Data in this exercise START

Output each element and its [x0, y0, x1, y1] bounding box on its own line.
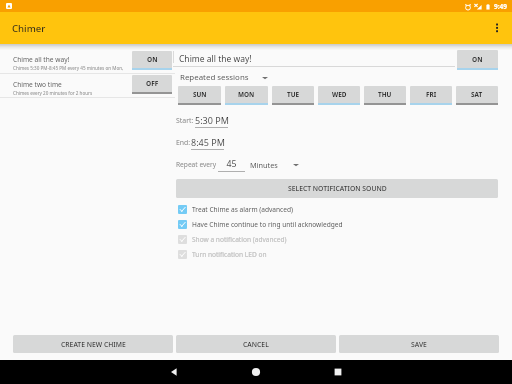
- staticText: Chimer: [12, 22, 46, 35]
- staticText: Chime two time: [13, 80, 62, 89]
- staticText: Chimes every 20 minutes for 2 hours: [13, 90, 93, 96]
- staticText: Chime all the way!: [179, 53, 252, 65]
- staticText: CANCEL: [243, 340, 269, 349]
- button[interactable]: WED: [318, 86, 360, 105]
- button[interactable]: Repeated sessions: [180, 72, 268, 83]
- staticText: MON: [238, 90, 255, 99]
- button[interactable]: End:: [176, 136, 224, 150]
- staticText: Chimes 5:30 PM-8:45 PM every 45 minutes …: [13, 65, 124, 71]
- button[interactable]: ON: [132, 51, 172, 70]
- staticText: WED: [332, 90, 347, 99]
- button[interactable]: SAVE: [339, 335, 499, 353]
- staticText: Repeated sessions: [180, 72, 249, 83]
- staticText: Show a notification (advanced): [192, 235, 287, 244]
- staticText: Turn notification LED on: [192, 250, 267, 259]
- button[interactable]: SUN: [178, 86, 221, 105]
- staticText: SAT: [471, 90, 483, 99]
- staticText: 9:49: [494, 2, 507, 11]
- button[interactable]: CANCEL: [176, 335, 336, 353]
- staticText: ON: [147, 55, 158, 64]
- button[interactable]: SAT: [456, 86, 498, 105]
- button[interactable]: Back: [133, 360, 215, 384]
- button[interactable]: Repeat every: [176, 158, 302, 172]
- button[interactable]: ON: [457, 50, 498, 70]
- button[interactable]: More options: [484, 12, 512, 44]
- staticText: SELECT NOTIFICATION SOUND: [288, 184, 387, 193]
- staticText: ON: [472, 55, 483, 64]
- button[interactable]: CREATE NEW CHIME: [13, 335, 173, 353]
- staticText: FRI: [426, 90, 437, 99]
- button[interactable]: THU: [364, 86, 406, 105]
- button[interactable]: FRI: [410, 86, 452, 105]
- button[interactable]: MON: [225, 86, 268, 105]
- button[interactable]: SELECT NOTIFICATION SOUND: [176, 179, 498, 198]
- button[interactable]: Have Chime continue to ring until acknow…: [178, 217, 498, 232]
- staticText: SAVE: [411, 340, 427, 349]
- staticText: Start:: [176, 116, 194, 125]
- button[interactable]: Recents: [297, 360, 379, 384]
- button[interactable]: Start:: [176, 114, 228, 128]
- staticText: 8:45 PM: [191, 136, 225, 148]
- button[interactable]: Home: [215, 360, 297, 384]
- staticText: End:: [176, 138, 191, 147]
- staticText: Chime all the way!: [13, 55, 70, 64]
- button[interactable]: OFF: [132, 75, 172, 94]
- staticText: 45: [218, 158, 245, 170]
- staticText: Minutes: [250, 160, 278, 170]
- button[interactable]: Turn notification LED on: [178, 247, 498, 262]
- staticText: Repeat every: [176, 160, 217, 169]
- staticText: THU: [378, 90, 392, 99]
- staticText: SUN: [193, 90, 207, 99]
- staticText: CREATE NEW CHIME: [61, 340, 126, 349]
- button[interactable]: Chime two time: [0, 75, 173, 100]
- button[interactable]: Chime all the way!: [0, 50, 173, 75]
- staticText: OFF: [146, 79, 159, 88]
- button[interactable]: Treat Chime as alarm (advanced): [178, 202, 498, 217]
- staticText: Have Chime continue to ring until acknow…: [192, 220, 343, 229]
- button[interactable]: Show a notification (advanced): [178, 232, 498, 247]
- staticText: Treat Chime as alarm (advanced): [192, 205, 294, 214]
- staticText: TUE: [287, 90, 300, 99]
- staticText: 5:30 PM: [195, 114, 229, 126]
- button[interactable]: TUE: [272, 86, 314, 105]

Data in this exercise END

▶ _What to do_
Give the number of lines in the entries above that contain the word "continue", with no accompanying text.

▶ _Task solution_
2